Open Data and the National Pupil Database

The defining characteristic of open data is that everyone can use it.

Data that you have to pay for to reuse isn’t open data because people who can’t afford to pay can’t use it.

Data that you can only access after going through an application process, and where that application might be refused, isn’t open data because people whose applications fail can’t use it.

Data that you can’t use within a business isn’t open data because people who want to make money from using the data can’t use it.

These are some of the fundamental lines between closed and open data.

Looking at how the Department for Education is describing the wider sharing of extracts of the National Pupil Database, I’m reminded that we need to continue to reiterate them.

The National Pupil Database contains records about every child and young person who has been through England’s educational system since 1995. This is personal and sensitive data, and quite rightly the Department for Education has stringent controls and limitations around who can access the individual-level data. They control what parts of the database others can get hold of and how it can be used. Those who want access have to apply, and if the application fails they can’t have it.

So the National Pupil Database is not open data.

But when the National Pupil Database was first entered in data.gov.uk, it was incorrectly described as open data and licensed under the Open Government Licence. The National Pupil Database also appears within the Department for Education’s Open Data Strategy document as being available under the Open Government Licence. This is misleading and potentially damaging; as we argue in our response to the Department for Education’s consultation, access to the National Pupil Database should be tightly restricted.

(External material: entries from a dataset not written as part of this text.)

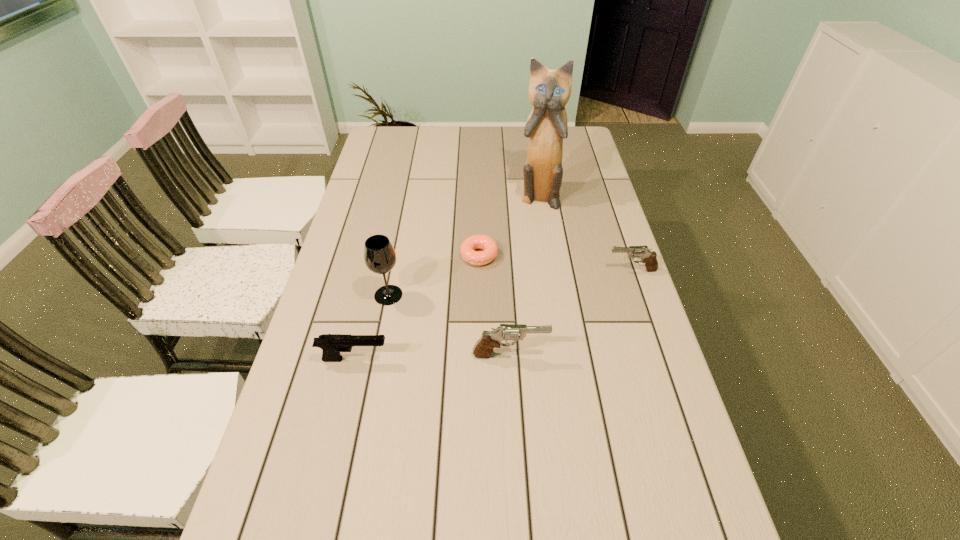 Identify the location of free space for a new pistol on the left. (331, 478). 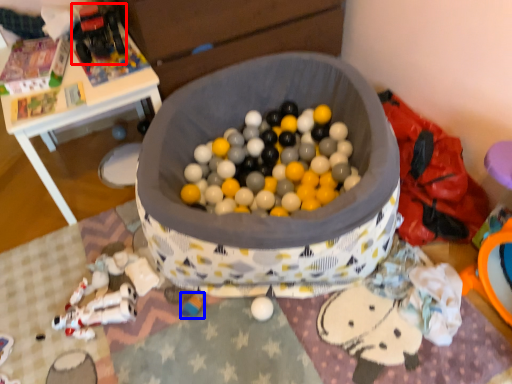 Question: Which object is further to the camera taking this photo, toy (highlighted by a red box) or toy (highlighted by a blue box)?

Choices:
 (A) toy
 (B) toy

Answer: (A) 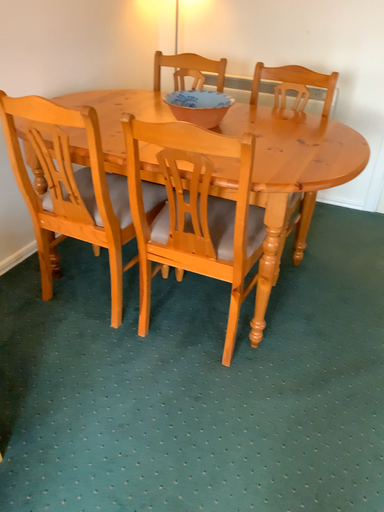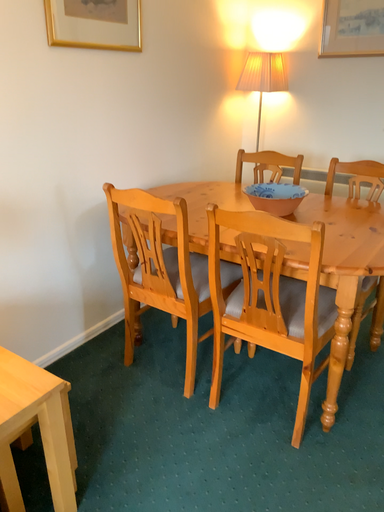 Question: How did the camera likely rotate when shooting the video?

Choices:
 (A) rotated upward
 (B) rotated downward

Answer: (A) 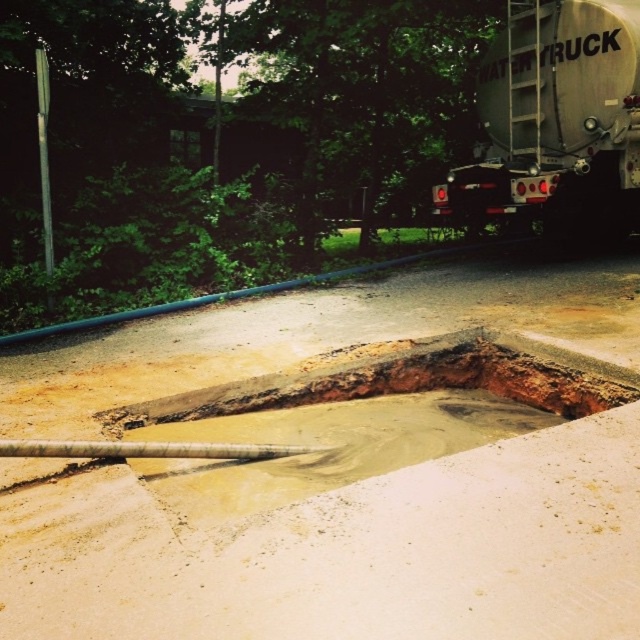 Between muddy concrete puddle at center and silver metallic trailer truck at upper right, which one has more height?

Standing taller between the two is silver metallic trailer truck at upper right.

The height and width of the screenshot is (640, 640). Describe the element at coordinates (364, 417) in the screenshot. I see `muddy concrete puddle at center` at that location.

The width and height of the screenshot is (640, 640). Identify the location of muddy concrete puddle at center. (364, 417).

The width and height of the screenshot is (640, 640). Identify the location of smooth concrete at center. (346, 552).

Does smooth concrete at center appear on the left side of muddy concrete puddle at center?

Yes, smooth concrete at center is to the left of muddy concrete puddle at center.

This screenshot has height=640, width=640. I want to click on smooth concrete at center, so pyautogui.click(x=346, y=552).

Is smooth concrete at center behind silver metallic trailer truck at upper right?

That is False.

Based on the photo, who is more forward, (340, 336) or (500, 161)?

Positioned in front is point (340, 336).

Image resolution: width=640 pixels, height=640 pixels. What do you see at coordinates (346, 552) in the screenshot? I see `smooth concrete at center` at bounding box center [346, 552].

You are a GUI agent. You are given a task and a screenshot of the screen. Output one action in this format:
    pyautogui.click(x=<x>, y=<y>)
    Task: Click on the smooth concrete at center
    The image size is (640, 640).
    Given the screenshot: What is the action you would take?
    click(346, 552)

However, the Department for Education does make available a wide range of useful aggregations based on analysis of the data within the National Pupil Database. There is no need to apply to get hold of the aggregated data, you can just download them from the Department for Education website. This is open data, and three-star at that!

To their credit, the Department for Education have corrected some of these errors, but their original confusion highlights the need for us to describe more clearly what open data means and how and when to use it. Doing this is a fundamental part of our mission at the Open Data Institute.

Thanks to Phil Booth and Owen Boswarva for their pointers contributing to this post.